Locate the line that contains "exmandatarios Leonel" in the entries below, then repeat it and every following line through the line that contains "ilegal que tanto afecta la", exactly, and no others.

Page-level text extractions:
********
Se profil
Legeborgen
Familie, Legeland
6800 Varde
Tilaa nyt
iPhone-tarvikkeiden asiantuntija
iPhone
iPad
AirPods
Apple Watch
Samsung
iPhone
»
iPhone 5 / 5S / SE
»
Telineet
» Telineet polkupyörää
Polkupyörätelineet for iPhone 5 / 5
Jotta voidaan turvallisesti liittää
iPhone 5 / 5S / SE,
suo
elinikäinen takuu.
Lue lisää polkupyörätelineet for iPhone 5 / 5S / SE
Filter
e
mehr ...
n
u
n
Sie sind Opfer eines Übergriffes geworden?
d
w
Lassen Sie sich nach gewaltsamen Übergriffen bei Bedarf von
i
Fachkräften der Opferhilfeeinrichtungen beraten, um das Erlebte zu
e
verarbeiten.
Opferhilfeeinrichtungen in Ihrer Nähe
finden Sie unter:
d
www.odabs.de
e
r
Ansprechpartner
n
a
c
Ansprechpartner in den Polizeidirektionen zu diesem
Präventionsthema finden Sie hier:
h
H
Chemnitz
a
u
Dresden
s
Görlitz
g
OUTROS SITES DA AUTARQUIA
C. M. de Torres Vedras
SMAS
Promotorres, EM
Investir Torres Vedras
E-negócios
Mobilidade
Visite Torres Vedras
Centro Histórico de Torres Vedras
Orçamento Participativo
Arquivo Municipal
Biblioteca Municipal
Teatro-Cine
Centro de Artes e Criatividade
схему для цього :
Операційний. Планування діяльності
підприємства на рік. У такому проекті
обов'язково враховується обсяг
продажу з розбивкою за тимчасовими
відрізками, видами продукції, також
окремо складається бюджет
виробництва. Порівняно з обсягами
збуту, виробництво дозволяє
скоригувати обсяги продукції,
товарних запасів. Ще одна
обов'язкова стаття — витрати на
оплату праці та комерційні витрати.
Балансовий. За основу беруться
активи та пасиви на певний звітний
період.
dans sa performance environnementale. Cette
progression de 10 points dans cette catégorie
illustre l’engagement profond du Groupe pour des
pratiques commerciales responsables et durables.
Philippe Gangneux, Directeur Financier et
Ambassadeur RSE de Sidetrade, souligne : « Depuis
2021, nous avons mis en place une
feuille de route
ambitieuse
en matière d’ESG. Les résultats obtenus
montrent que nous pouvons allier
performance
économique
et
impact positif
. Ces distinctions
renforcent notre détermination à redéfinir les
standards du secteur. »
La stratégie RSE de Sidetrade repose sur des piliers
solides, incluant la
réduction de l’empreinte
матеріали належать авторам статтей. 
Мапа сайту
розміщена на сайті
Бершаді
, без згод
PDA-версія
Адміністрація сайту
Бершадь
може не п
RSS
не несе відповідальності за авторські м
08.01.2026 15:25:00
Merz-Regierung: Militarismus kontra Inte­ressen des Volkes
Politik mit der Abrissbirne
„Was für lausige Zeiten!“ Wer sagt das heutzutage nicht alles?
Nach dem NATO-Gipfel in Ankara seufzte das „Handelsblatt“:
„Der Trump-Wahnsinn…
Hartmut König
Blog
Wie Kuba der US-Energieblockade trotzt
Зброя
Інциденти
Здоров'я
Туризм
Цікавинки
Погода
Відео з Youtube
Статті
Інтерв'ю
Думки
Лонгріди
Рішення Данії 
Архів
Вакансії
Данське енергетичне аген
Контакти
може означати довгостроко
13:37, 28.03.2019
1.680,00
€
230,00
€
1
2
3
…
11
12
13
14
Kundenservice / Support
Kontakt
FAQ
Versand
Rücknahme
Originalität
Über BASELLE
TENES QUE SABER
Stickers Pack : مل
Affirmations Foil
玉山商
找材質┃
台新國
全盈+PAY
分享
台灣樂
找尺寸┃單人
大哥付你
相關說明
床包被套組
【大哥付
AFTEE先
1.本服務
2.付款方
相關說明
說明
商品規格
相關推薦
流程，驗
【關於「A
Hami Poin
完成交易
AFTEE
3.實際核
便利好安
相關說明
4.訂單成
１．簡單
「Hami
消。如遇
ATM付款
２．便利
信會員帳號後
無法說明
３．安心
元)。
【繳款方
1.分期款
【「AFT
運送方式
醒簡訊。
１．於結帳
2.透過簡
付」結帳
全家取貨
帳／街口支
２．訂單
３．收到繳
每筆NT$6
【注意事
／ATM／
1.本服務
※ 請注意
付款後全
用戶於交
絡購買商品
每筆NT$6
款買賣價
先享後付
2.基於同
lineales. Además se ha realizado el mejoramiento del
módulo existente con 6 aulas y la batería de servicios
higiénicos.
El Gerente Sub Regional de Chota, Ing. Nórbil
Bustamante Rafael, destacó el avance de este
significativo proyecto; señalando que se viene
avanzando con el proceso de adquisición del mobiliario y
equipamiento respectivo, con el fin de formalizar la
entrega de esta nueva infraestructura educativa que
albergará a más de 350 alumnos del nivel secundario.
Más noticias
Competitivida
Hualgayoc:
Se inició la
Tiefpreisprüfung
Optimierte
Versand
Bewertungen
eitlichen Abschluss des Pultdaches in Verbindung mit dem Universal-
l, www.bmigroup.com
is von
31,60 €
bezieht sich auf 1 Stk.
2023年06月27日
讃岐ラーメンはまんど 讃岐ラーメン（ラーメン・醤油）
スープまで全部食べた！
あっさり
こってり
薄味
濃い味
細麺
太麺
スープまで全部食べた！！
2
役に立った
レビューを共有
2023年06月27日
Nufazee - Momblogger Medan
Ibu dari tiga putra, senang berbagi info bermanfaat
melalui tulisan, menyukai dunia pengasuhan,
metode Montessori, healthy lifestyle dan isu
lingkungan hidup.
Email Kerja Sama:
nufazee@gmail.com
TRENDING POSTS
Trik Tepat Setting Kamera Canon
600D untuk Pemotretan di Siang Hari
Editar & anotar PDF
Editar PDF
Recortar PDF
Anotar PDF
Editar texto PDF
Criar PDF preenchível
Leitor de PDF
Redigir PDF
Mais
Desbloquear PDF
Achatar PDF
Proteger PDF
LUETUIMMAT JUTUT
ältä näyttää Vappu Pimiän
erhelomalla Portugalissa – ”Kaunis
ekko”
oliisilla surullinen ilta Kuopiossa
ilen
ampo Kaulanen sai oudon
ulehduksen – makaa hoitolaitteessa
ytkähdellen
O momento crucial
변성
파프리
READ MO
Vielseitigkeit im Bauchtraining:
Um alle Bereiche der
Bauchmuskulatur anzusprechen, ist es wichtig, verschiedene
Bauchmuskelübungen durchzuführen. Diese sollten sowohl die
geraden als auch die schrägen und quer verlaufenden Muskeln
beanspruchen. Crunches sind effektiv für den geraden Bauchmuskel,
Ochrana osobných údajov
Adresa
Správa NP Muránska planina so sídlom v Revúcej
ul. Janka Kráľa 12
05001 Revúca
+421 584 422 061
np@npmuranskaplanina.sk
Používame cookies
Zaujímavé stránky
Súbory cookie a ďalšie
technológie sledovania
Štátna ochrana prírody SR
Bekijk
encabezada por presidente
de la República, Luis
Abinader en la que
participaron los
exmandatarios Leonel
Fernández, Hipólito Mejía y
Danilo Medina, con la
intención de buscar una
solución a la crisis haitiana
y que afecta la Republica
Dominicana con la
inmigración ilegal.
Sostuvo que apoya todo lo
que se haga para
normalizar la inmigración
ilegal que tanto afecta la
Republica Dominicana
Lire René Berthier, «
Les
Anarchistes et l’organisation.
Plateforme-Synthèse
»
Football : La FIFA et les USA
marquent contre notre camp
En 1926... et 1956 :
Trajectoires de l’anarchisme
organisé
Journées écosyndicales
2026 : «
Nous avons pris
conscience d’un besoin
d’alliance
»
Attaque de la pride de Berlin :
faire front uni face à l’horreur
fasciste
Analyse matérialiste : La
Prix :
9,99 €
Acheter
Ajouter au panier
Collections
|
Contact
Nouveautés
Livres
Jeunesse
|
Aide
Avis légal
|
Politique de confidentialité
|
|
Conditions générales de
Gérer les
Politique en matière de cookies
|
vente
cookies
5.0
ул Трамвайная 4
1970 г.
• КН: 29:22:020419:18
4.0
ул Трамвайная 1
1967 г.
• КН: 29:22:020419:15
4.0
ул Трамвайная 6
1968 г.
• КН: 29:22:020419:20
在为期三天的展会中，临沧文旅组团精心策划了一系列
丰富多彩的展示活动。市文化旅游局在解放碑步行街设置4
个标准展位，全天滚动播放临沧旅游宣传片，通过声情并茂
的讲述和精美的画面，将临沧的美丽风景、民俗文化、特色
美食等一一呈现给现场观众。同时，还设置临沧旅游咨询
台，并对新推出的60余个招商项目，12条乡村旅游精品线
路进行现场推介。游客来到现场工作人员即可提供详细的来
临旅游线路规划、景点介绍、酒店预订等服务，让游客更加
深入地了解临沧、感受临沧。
********
RESULT:
exmandatarios Leonel
Fernández, Hipólito Mejía y
Danilo Medina, con la
intención de buscar una
solución a la crisis haitiana
y que afecta la Republica
Dominicana con la
inmigración ilegal.
Sostuvo que apoya todo lo
que se haga para
normalizar la inmigración
ilegal que tanto afecta la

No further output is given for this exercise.